- Exercise:
Set down word for word the lines that begin the entries and run through the line containing "Câble électroniques". Give nothing further.

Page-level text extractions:
/---
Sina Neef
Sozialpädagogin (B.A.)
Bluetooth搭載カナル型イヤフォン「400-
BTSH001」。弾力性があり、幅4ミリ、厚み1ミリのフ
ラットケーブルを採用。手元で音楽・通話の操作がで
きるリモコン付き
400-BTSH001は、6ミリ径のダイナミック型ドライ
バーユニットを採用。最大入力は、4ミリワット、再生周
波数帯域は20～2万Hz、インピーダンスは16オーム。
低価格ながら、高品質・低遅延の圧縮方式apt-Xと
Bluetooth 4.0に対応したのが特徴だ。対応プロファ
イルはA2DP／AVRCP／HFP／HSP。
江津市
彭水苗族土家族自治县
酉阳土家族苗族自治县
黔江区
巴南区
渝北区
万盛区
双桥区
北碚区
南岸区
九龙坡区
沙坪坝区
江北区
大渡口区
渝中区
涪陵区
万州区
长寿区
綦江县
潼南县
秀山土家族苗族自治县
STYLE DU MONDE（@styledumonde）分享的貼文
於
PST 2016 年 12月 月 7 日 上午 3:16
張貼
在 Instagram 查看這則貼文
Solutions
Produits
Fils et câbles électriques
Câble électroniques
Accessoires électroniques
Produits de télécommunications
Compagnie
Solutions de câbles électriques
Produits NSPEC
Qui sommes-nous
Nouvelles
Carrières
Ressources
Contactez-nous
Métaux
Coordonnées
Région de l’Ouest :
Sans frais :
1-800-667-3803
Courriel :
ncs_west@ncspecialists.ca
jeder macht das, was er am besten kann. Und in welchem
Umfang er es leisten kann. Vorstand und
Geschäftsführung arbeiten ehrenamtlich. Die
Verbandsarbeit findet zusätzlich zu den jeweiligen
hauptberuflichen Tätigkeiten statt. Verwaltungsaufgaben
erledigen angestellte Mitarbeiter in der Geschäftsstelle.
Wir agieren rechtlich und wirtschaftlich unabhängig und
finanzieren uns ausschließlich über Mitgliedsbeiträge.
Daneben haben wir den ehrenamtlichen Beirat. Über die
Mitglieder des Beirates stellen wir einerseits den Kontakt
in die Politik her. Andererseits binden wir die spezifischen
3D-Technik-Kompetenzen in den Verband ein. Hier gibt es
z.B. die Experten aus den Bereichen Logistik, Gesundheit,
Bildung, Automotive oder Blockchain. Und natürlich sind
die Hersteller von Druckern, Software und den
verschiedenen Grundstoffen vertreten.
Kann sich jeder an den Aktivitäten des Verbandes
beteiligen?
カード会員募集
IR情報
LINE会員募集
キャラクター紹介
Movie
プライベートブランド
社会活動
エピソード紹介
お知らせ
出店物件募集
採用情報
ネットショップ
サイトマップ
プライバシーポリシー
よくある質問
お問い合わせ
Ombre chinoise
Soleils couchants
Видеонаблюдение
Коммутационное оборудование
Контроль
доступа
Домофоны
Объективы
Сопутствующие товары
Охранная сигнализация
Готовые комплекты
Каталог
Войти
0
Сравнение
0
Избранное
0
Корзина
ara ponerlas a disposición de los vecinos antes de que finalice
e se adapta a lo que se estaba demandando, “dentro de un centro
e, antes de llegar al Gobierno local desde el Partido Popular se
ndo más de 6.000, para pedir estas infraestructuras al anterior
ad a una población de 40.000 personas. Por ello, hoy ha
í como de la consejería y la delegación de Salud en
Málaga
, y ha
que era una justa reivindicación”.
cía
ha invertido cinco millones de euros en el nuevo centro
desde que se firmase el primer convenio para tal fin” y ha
\---
- Exercise answer:
Sina Neef
Sozialpädagogin (B.A.)
Bluetooth搭載カナル型イヤフォン「400-
BTSH001」。弾力性があり、幅4ミリ、厚み1ミリのフ
ラットケーブルを採用。手元で音楽・通話の操作がで
きるリモコン付き
400-BTSH001は、6ミリ径のダイナミック型ドライ
バーユニットを採用。最大入力は、4ミリワット、再生周
波数帯域は20～2万Hz、インピーダンスは16オーム。
低価格ながら、高品質・低遅延の圧縮方式apt-Xと
Bluetooth 4.0に対応したのが特徴だ。対応プロファ
イルはA2DP／AVRCP／HFP／HSP。
江津市
彭水苗族土家族自治县
酉阳土家族苗族自治县
黔江区
巴南区
渝北区
万盛区
双桥区
北碚区
南岸区
九龙坡区
沙坪坝区
江北区
大渡口区
渝中区
涪陵区
万州区
长寿区
綦江县
潼南县
秀山土家族苗族自治县
STYLE DU MONDE（@styledumonde）分享的貼文
於
PST 2016 年 12月 月 7 日 上午 3:16
張貼
在 Instagram 查看這則貼文
Solutions
Produits
Fils et câbles électriques
Câble électroniques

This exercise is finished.